What’s the most important word in politics? “Trust,” was the gurgled response from one of them. Slung over his drink, he adamantly defended his choice. Without trust, he said, there is nothing, speaking specifically to those expectations of the political relations and alliances of the public officeholder. Failing the creation of a comfort level with his allies and a confidence in the ability of his team and extended contacts to perform, a mayor is paralyzed, he argued.

But what exists in New Jersey right now is far worse, and far more corrosive than the breakdown of an inner political circle.

What exists is the breakdown of public trust in government.

Consider where we are right now in the already always impaired world of New Jersey politics: a United States Senator from New Jersey is under indictment for corruption charges and significant allies in the Christie administration will likely be indicted this week, according to sources.

It’s like a comic disaster picture where the main characters are suspended between statewide indictments. In this picture, there’s a noir twist to the action in the sense that, of course, no one can be trusted.

Take Menendez. There’s the criminal charge put forward by the government, and then there’s simply the possibility that the senator suffered some ethical lapses, along with everyone – or nearly everyone – else who serves in Congress and must depend on raising money to survive in this business.

At worst, if you believe the feds, it’s criminal corruption. At best, it’s either ethical misjudgment by the senator or – and this could be most catastrophic if you accept the argument by Menendez’s allies that his indictment is political and the handicraft of vengeance and selective federal prosecution – a breakdown utterly in the execution of justice.

It all adds up to a reinforcing lack of trust.

Then there’s Christie running around New Hampshire, painstakingly following a political script written back when he was a first term governor and still apparently believing in the bounce he figured he deserved coming off his 2013 victory over no-hoper Barbara Buono. The trust factor marred by Bridgegate, a continuing bad economy, and fatigue over someone who speaks more about himself than spends time servicing the needs and sufferings of his home state, 69% of New Jerseyans don’t think Christie would be a good president, according to last week’s Rutgers University Poll.

He gallops forward anyway, his own individual quest for high office more pressing than a state in crisis, the end result of a career built on Youtube hits and the natural upwardly mobile expression of one who can easily rationalize away a run as the best logical escape route from a gnarly backwater like New Jersey. “He ain’t running,” a source told PolitickerNJ the other day, glum-faced, solemn. “He’s just trying to make it look the presidency is still in play while the U.S. Attorney’s Office resolves the Bridgegate indictments.”

Hillary Clinton’s rollout too did little or nothing to suspend a sense of public disconnect from a fundamental civic understanding that politics serves us.

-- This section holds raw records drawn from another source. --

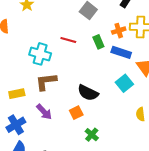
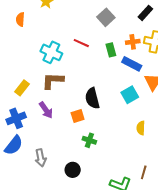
black semicircle: (88, 93) -> (92, 98), turned 40
yellow rectangle: (17, 94) -> (22, 88), turned -49
green cross: (92, 135) -> (89, 140), turned -32

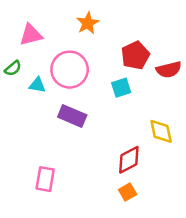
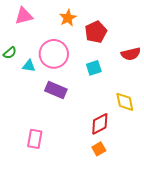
pink triangle: (31, 35) -> (24, 16), moved
red pentagon: (135, 55) -> (96, 32), moved

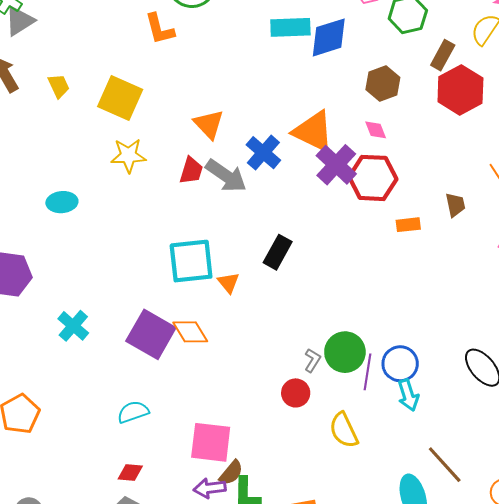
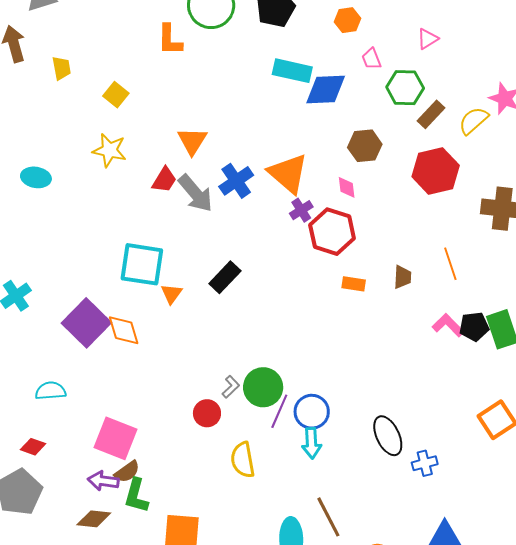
brown rectangle: (443, 55) -> (431, 114), moved
yellow square: (120, 98) -> (116, 95), size x0.6
purple cross: (336, 165) -> (301, 210), size x0.6

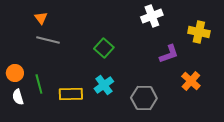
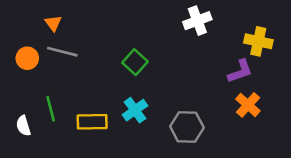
purple L-shape: (169, 54) -> (240, 71), moved
orange circle: (15, 73) -> (27, 58), moved

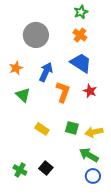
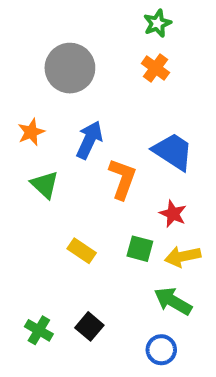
blue trapezoid: (81, 63) -> (173, 152), moved
red star: (90, 91) -> (173, 214), moved
blue circle: (93, 176) -> (161, 350), moved

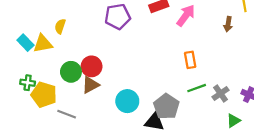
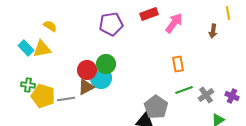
yellow semicircle: (60, 26) -> (50, 26), moved, turned 104
green circle: (71, 72) -> (106, 64), moved
cyan circle: (127, 101) -> (101, 78), moved
gray line: (67, 114) -> (66, 99), moved, turned -30

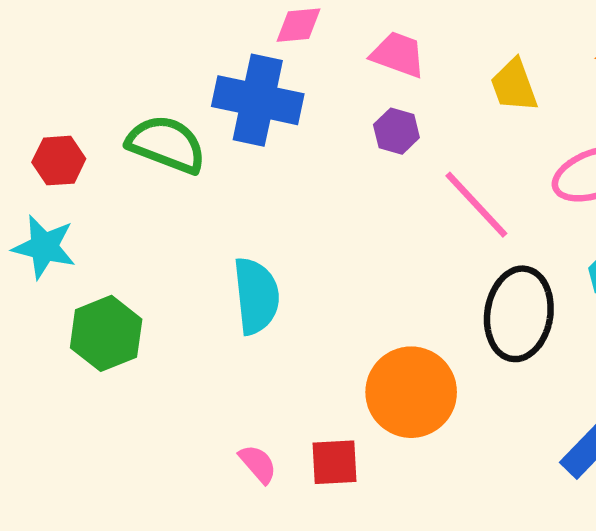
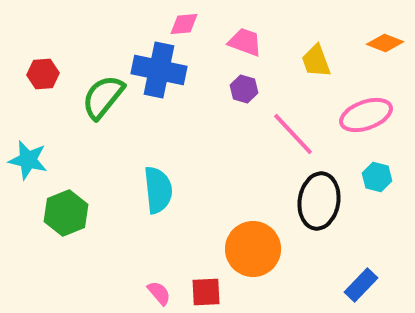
green semicircle: (166, 144) -> (103, 97), turned -72
red hexagon: (59, 161) -> (43, 74), moved

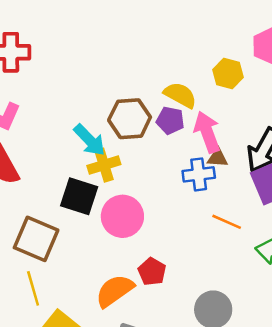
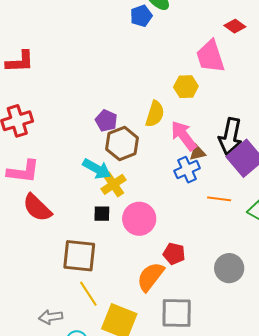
yellow semicircle: (180, 95) -> (155, 114), turned 96
purple pentagon: (170, 121) -> (106, 121), moved, turned 30
black square: (79, 196) -> (102, 214), size x0.6

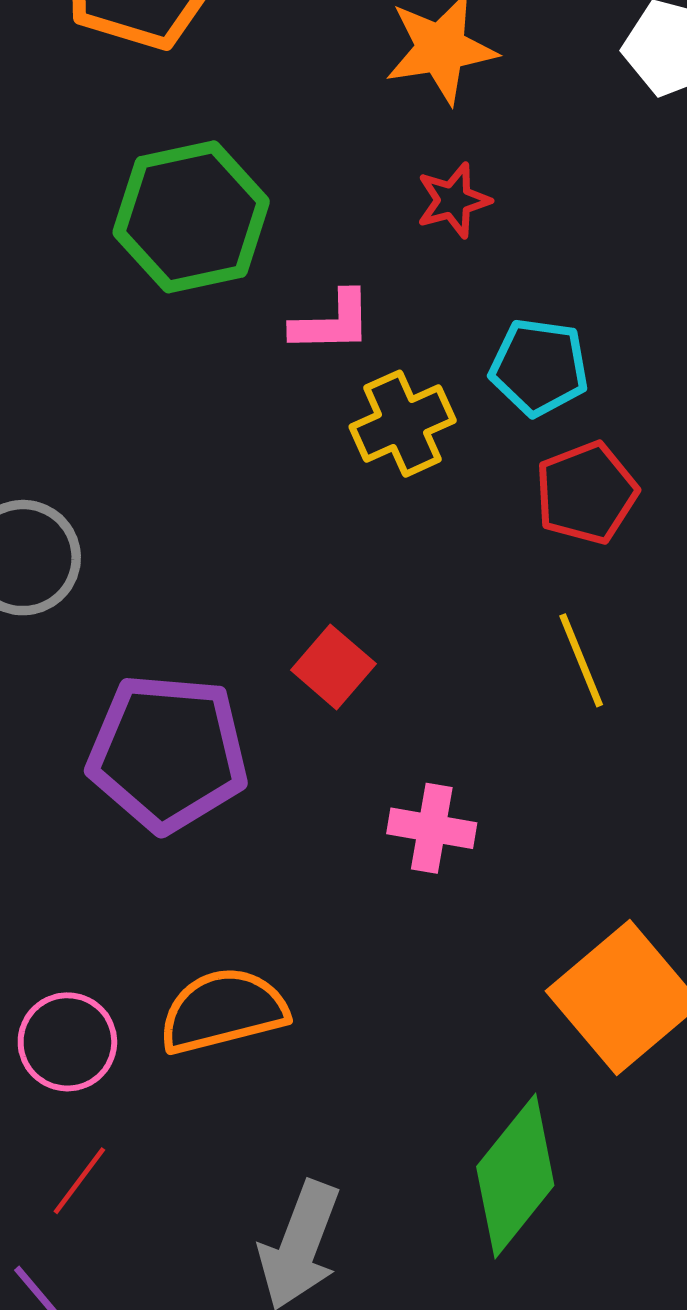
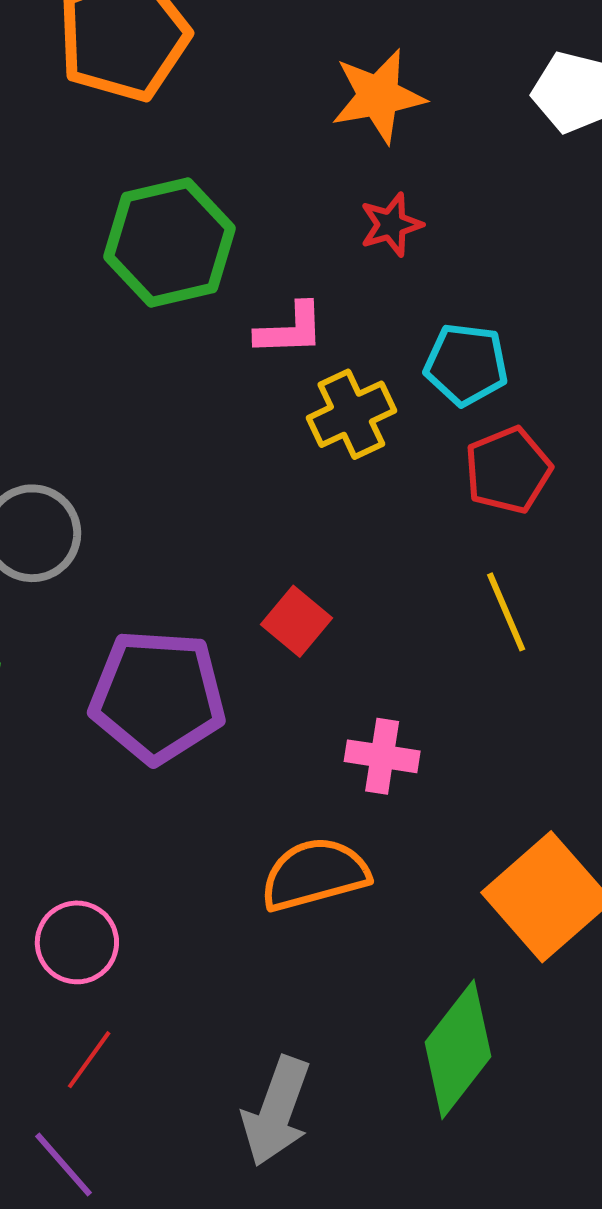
orange semicircle: (223, 1011) -> (315, 874), moved

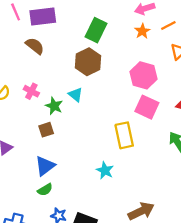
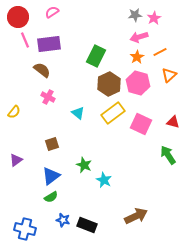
brown hexagon: (88, 62) -> (109, 84), moved
pink hexagon: (143, 75) -> (138, 83), moved
pink cross: (31, 91) -> (48, 97), moved
green star: (54, 106) -> (84, 165), moved
yellow rectangle: (124, 135) -> (113, 113), moved, turned 65

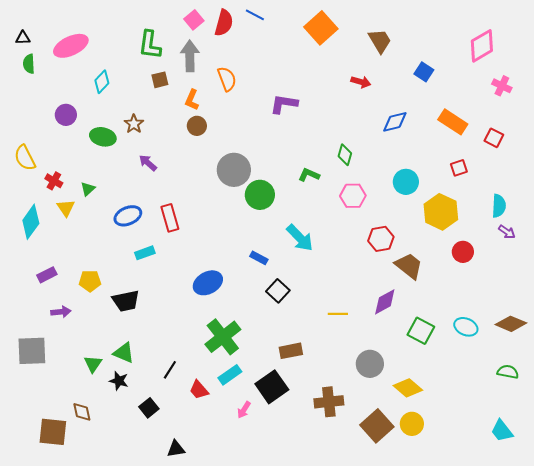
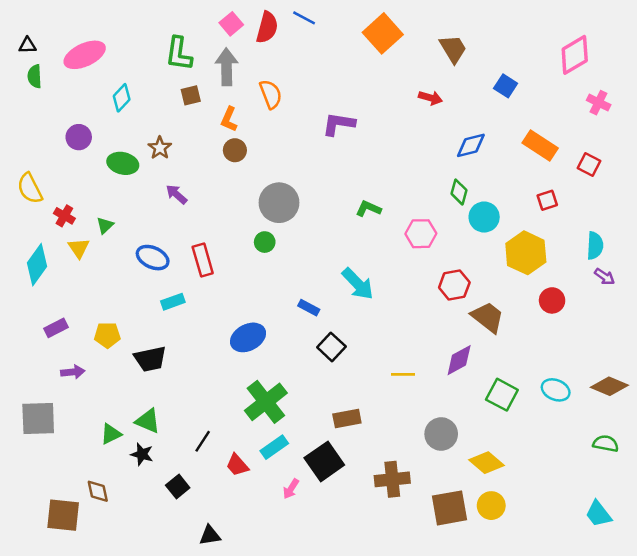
green diamond: (345, 155) -> (459, 192), moved
green circle: (260, 195) -> (265, 242), moved, size x0.6
blue ellipse: (128, 216) -> (153, 258), turned 48
green triangle: (93, 364) -> (111, 434), turned 30
brown square: (377, 426) -> (449, 508), turned 32

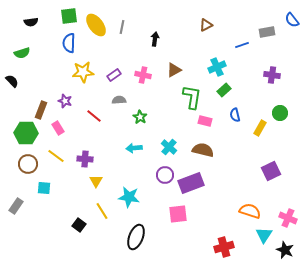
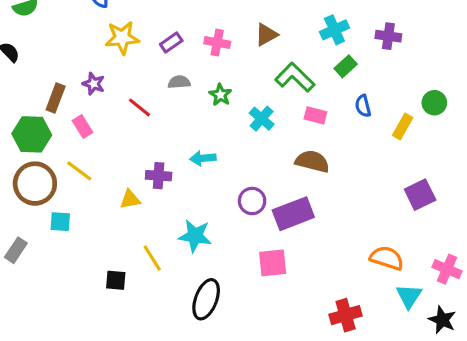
purple cross: (272, 75) -> (388, 36), moved
green L-shape: (192, 97) -> (295, 77), turned -55
green star: (140, 117) -> (220, 95), moved
cyan cross: (169, 147) -> (262, 119), moved
purple cross: (85, 159) -> (159, 176), moved
brown circle: (28, 164) -> (35, 184), size x1.4
yellow triangle: (96, 181) -> (130, 199), moved, turned 48
black square: (79, 225) -> (116, 280), turned -32

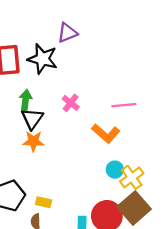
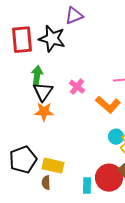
pink cross: (71, 103) -> (77, 87), moved
yellow rectangle: (44, 202) -> (53, 166), size x1.5

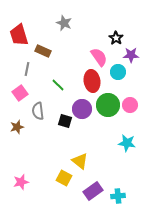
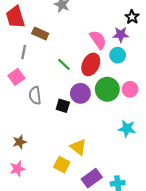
black star: (116, 38) -> (132, 17), moved
purple star: (131, 55) -> (121, 35), moved
red ellipse: (92, 81) -> (91, 64), turned 35
green line: (58, 85) -> (64, 64), moved
brown star: (17, 127) -> (19, 142), moved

The country, in fact, looks like an inflated version of New Jersey, with a stagnating collective sense of people in high office serving themselves and their own political ambitions and detached from the best populist impulses imbedded in our form of government.

Where’s Eisenhower when you need him?

It’s one thing to talk to politicians and hear the boomeranging self-protective echo chamber fast filling with soft, measured responses to indictment-land. It’s quite another to talk to everyday people who catch pieces of headlines between two and three jobs; people who are overworked and overtired. Most people you talk to express no outrage or even real interest in these cases. Most of them reached the conclusion long ago that government is corrupt, that it does not serve them, that’s a game for public legal and insurance contracts and dual jobs, and, in fact, actively works against them like a powerful force as all-encompassing and intrusive as the Patriot Act, or as needling and annoying as the cop who stops them and slaps them with a $100 ticket as they slightly zigzag home from work exhausted after back to back shifts.

We are two years and change away from the next gubernatorial election. Perhaps we’ve reached a point where this version of our public discourse simply stands in the way of a fair contest that produces – agree or disagree with the leader – a sense of trust. But to the degree that someone can break through an abiding level of disillusion, that person will have attained what today appears to be almost unthinkable, namely a reanimation and fulfillment of that most basic and fundamental public contract called trust.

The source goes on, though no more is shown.